Der Fehler kommt den Staat nun teuer zu stehen: Ein Bundesrichter in Santa Fe hat dem Justizopfer 22 Millionen Dollar zugesprochen: Noch nie bekam ein Gefängnisinsasse mehr Geld, weiß CNN. «Es ging mir nie ums Geld», sagte Slevin dem Sender KOB nach dem Urteil. Er leidet seit seinem Aufenthalt unter posttraumatischen Stress.

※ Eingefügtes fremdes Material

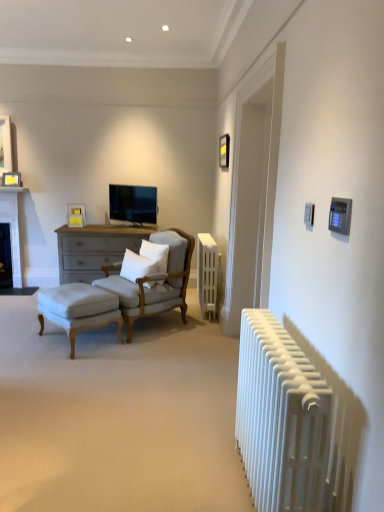 Question: Relative to white soft pillow at center, acting as the second pillow starting from the left, is white stone fireplace at left, the first fireplace from the top, in front or behind?

Choices:
 (A) front
 (B) behind

Answer: (B)

Question: From a real-world perspective, is white stone fireplace at left, the first fireplace from the top, positioned above or below white soft pillow at center, the first pillow in the right-to-left sequence?

Choices:
 (A) below
 (B) above

Answer: (A)

Question: Which object is the closest to the white metallic radiator at right, which is counted as the 2th radiator, starting from the back?

Choices:
 (A) matte black picture frame at upper center, the third picture frame when ordered from bottom to top
 (B) matte yellow picture frame at upper left, the 3th picture frame when ordered from front to back
 (C) dark gray stone fireplace at left, placed as the 1th fireplace when sorted from bottom to top
 (D) white soft cushion at center, the second pillow positioned from the right
 (E) white fabric ottoman at lower left

Answer: (E)

Question: Based on their relative distances, which object is farther from the white metallic radiator at center, which is counted as the 2th radiator, starting from the front?

Choices:
 (A) dark gray stone fireplace at left, placed as the 1th fireplace when sorted from bottom to top
 (B) matte black picture frame at upper center, marked as the 1th picture frame in a front-to-back arrangement
 (C) light beige fabric armchair at center-left
 (D) white soft pillow at center, acting as the second pillow starting from the left
 (E) white soft cushion at center, which is the first pillow in left-to-right order

Answer: (A) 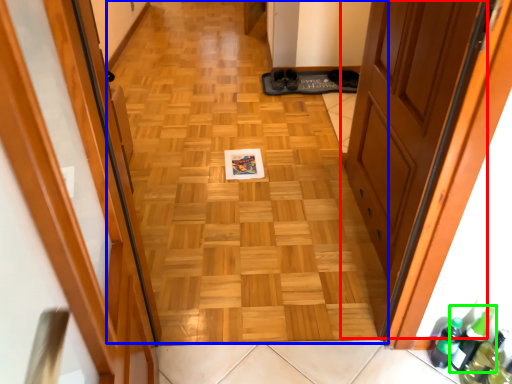 Question: Which is farther away from door (highlighted by a red box)? plain (highlighted by a blue box) or beer bottle (highlighted by a green box)?

Choices:
 (A) plain
 (B) beer bottle

Answer: (B) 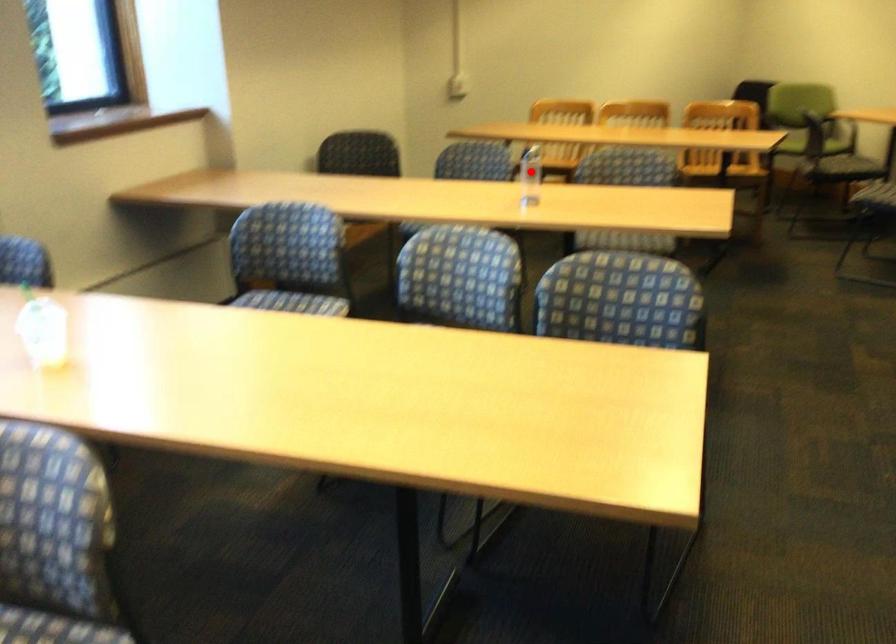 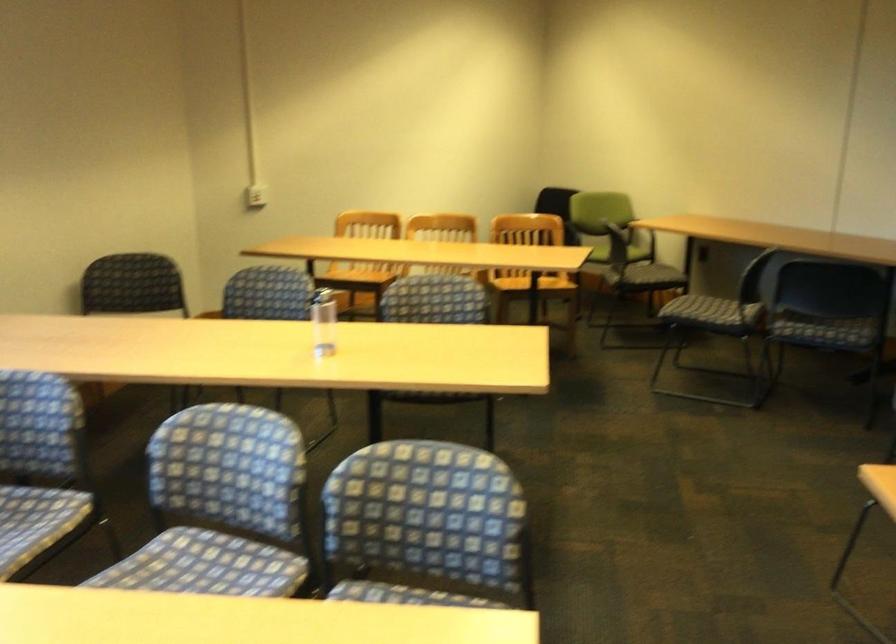 Find the pixel in the second image that matches the highlighted location in the first image.

(323, 322) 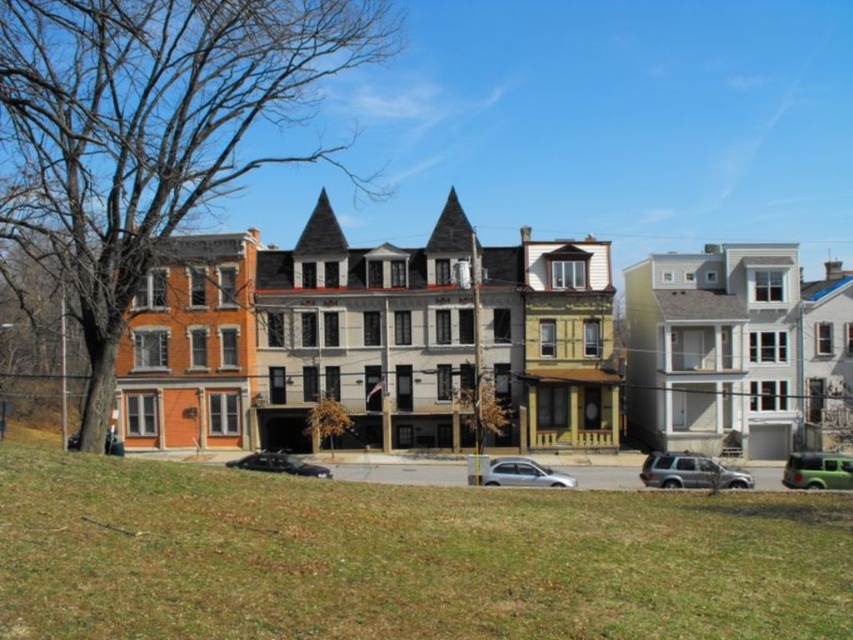 Question: Is silver metallic sedan at center behind black matte car at center?

Choices:
 (A) yes
 (B) no

Answer: (B)

Question: Among these objects, which one is farthest from the camera?

Choices:
 (A) black matte car at center
 (B) green grass at lower center
 (C) green matte car at lower right
 (D) silver metallic sedan at center

Answer: (A)

Question: Among these points, which one is nearest to the camera?

Choices:
 (A) (723, 476)
 (B) (253, 461)
 (C) (808, 476)
 (D) (793, 515)

Answer: (D)

Question: Which point is farther to the camera?

Choices:
 (A) (260, 468)
 (B) (819, 458)
 (C) (692, 460)
 (D) (537, 472)

Answer: (A)

Question: Can you confirm if satin silver suv at center is positioned below green matte car at lower right?

Choices:
 (A) no
 (B) yes

Answer: (A)

Question: Is satin silver suv at center positioned behind green matte car at lower right?

Choices:
 (A) yes
 (B) no

Answer: (B) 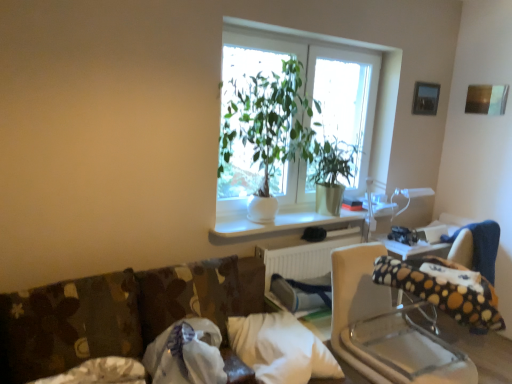 Question: From a real-world perspective, is white matte window sill at center above or below green glossy plant at center?

Choices:
 (A) below
 (B) above

Answer: (A)

Question: Is white matte window sill at center inside or outside of green glossy plant at center?

Choices:
 (A) outside
 (B) inside

Answer: (A)

Question: Which of these objects is positioned closest to the green matte plant at center?

Choices:
 (A) polka dot fabric bean bag chair at right
 (B) white fabric pillow at lower left, the second pillow when ordered from right to left
 (C) green glossy plant at center
 (D) polka dot fabric rocking chair at center
 (E) white matte window sill at center

Answer: (C)

Question: Which is nearer to the polka dot fabric bean bag chair at right?

Choices:
 (A) white matte radiator at center
 (B) polka dot fabric rocking chair at center
 (C) white matte window sill at center
 (D) white fabric pillow at lower left, which is the 2th pillow in left-to-right order
 (E) green glossy plant at center

Answer: (B) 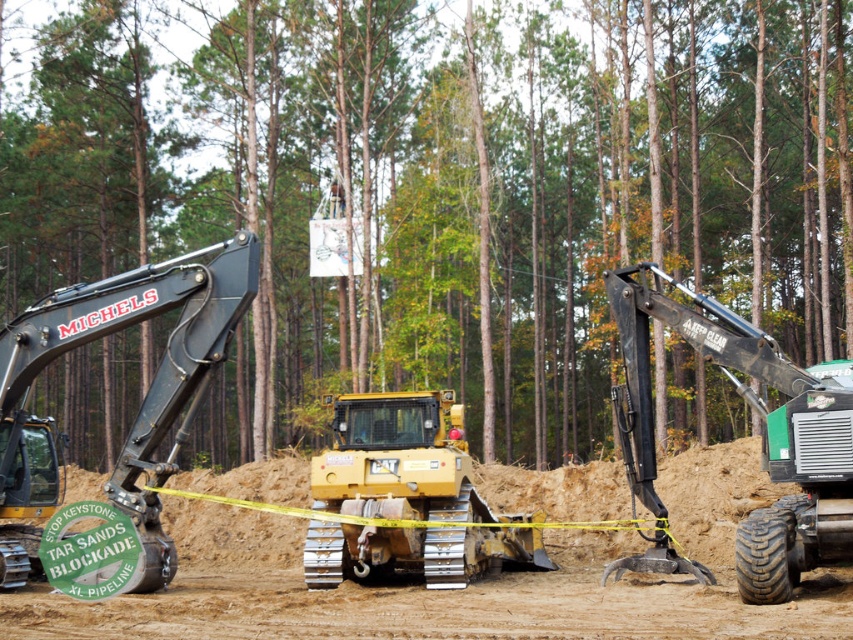 You are a delivery truck driver who needs to unload a heavy crate weighing 2000 pounds onto the construction site. The crate must be placed between the brown sandy dirt at center and the yellow rubber tracked tractor at center. Given that the minimum safe distance required between the crate and any machinery is 5 feet, can you safely place the crate in that location?

The brown sandy dirt at center and yellow rubber tracked tractor at center are 6.85 feet apart from each other. Since the minimum safe distance required is 5 feet, placing the crate between them would be possible as long as it stays within the 6.85 feet gap. However, the exact placement must ensure the crate is at least 5 feet away from both the tractor and the sandy dirt area. Since the total distance is more than 5 feet, it is feasible if positioned correctly.

You are a safety inspector on the construction site. You need to ensure that the green leafy tree at center and the yellow rubber tracked vehicle at center are positioned safely. Based on their positions, which one is higher up?

The green leafy tree at center is located above the yellow rubber tracked vehicle at center, so the tree is higher up. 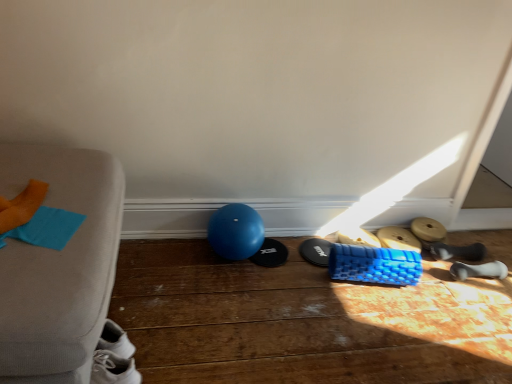 Question: Should I look upward or downward to see blue textured foam roller at lower right, the 4th footwear when ordered from left to right?

Choices:
 (A) up
 (B) down

Answer: (B)

Question: Can you confirm if blue textured foam roller at center, which is the fifth footwear from right to left, is thinner than black rubber shoe at lower right, which appears as the 2th footwear when viewed from the right?

Choices:
 (A) yes
 (B) no

Answer: (B)

Question: Considering the relative sizes of blue textured foam roller at center, which is the fifth footwear from right to left, and black rubber shoe at lower right, the 6th footwear viewed from the left, in the image provided, is blue textured foam roller at center, which is the fifth footwear from right to left, taller than black rubber shoe at lower right, the 6th footwear viewed from the left,?

Choices:
 (A) no
 (B) yes

Answer: (A)

Question: Does blue textured foam roller at center, which is the fifth footwear from right to left, appear on the left side of black rubber shoe at lower right, which appears as the 2th footwear when viewed from the right?

Choices:
 (A) yes
 (B) no

Answer: (A)

Question: From a real-world perspective, is blue textured foam roller at center, which is the third footwear in left-to-right order, below black rubber shoe at lower right, the 6th footwear viewed from the left?

Choices:
 (A) no
 (B) yes

Answer: (A)

Question: Is blue textured foam roller at center, which is the fifth footwear from right to left, beside black rubber shoe at lower right, the 6th footwear viewed from the left?

Choices:
 (A) no
 (B) yes

Answer: (A)

Question: Is blue textured foam roller at center, which is the third footwear in left-to-right order, not near black rubber shoe at lower right, the 6th footwear viewed from the left?

Choices:
 (A) no
 (B) yes

Answer: (A)

Question: From the image's perspective, would you say fabric couch at left is shown under blue textured foam roller at lower right, which is counted as the fourth footwear, starting from the right?

Choices:
 (A) no
 (B) yes

Answer: (B)

Question: Does fabric couch at left have a lesser height compared to blue textured foam roller at lower right, which is counted as the fourth footwear, starting from the right?

Choices:
 (A) yes
 (B) no

Answer: (B)

Question: Can we say fabric couch at left lies outside blue textured foam roller at lower right, which is counted as the fourth footwear, starting from the right?

Choices:
 (A) no
 (B) yes

Answer: (B)

Question: Is fabric couch at left closer to camera compared to blue textured foam roller at lower right, which is counted as the fourth footwear, starting from the right?

Choices:
 (A) no
 (B) yes

Answer: (B)

Question: Can you confirm if fabric couch at left is smaller than blue textured foam roller at lower right, which is counted as the fourth footwear, starting from the right?

Choices:
 (A) yes
 (B) no

Answer: (B)

Question: Is fabric couch at left looking in the opposite direction of blue textured foam roller at lower right, which is counted as the fourth footwear, starting from the right?

Choices:
 (A) yes
 (B) no

Answer: (B)

Question: From a real-world perspective, is blue textured foam roller at lower right, the 4th footwear when ordered from left to right, located beneath black rubber mat at center, the first footwear when ordered from left to right?

Choices:
 (A) yes
 (B) no

Answer: (B) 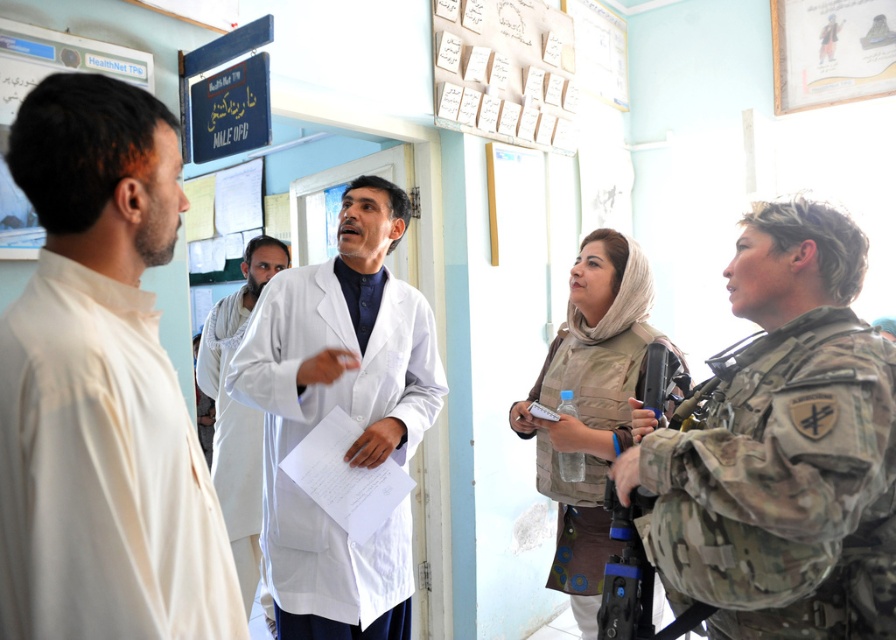 Can you confirm if white lab coat at left is positioned below camouflage fabric uniform at right?

No.

Who is shorter, white lab coat at left or camouflage fabric uniform at right?

camouflage fabric uniform at right

Is point (41, 500) positioned in front of point (640, 461)?

Yes, point (41, 500) is in front of point (640, 461).

You are a GUI agent. You are given a task and a screenshot of the screen. Output one action in this format:
    pyautogui.click(x=<x>, y=<y>)
    Task: Click on the white lab coat at left
    The height and width of the screenshot is (640, 896).
    Given the screenshot: What is the action you would take?
    pyautogui.click(x=101, y=388)

Does camouflage fabric uniform at right come behind camouflage vest at center?

That is False.

Based on the photo, is camouflage fabric uniform at right taller than camouflage vest at center?

No, camouflage fabric uniform at right is not taller than camouflage vest at center.

The width and height of the screenshot is (896, 640). I want to click on camouflage fabric uniform at right, so tap(784, 488).

The width and height of the screenshot is (896, 640). What do you see at coordinates (101, 388) in the screenshot?
I see `white lab coat at left` at bounding box center [101, 388].

Who is more distant from viewer, (52, 81) or (397, 620)?

The point (397, 620) is behind.

Which is behind, point (71, 237) or point (350, 321)?

The point (350, 321) is more distant.

Where is `white lab coat at left`? white lab coat at left is located at coordinates (101, 388). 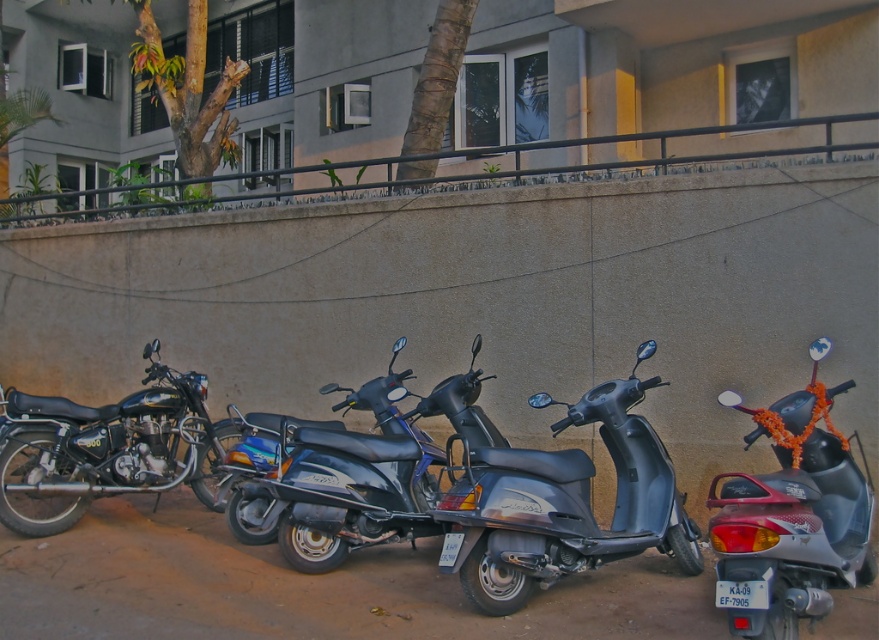 Who is taller, metallic gray scooter at center or silver metallic scooter at right?

metallic gray scooter at center

Is metallic gray scooter at center to the left of silver metallic scooter at right from the viewer's perspective?

Yes, metallic gray scooter at center is to the left of silver metallic scooter at right.

Locate an element on the screen. This screenshot has height=640, width=879. metallic gray scooter at center is located at coordinates (563, 502).

Is point (754, 525) behind point (2, 452)?

No, it is not.

Can you confirm if silver metallic scooter at right is bigger than shiny black motorcycle at left?

Incorrect, silver metallic scooter at right is not larger than shiny black motorcycle at left.

Does point (808, 522) come closer to viewer compared to point (30, 419)?

Yes, point (808, 522) is closer to viewer.

Where is `silver metallic scooter at right`? silver metallic scooter at right is located at coordinates point(790,516).

What are the coordinates of `metallic gray scooter at center` in the screenshot? It's located at coord(563,502).

Is metallic gray scooter at center shorter than shiny black motorcycle at left?

In fact, metallic gray scooter at center may be taller than shiny black motorcycle at left.

From the picture: Who is more forward, (673, 493) or (142, 436)?

Point (673, 493) is more forward.

At what (x,y) coordinates should I click in order to perform the action: click on metallic gray scooter at center. Please return your answer as a coordinate pair (x, y). The image size is (879, 640). Looking at the image, I should click on (563, 502).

«Diese Behandlung war Routine»

Slevin will den aktuellen Richterspruch dann auch als ein «Statement» verstanden wissen. «Ich wollte, dass man erfährt, dass die Leute im Dona-Ana-County-Gefängnis solche Sachen mit Insassen machen und davonkommen. Diese Behandlung war Routine. Aber das passiert überall im Land.»

Die Wärter «sind jeden Tag an mir vorbeigegangen und haben zugesehen, wie ich abbaue», sagte Slevin bei KOB. «Tag für Tag für Tag. Sie taten nichts, überhaupt nichts, um mir zu helfen. Warum sie getan haben, was sie getan haben, weiß ich nicht.»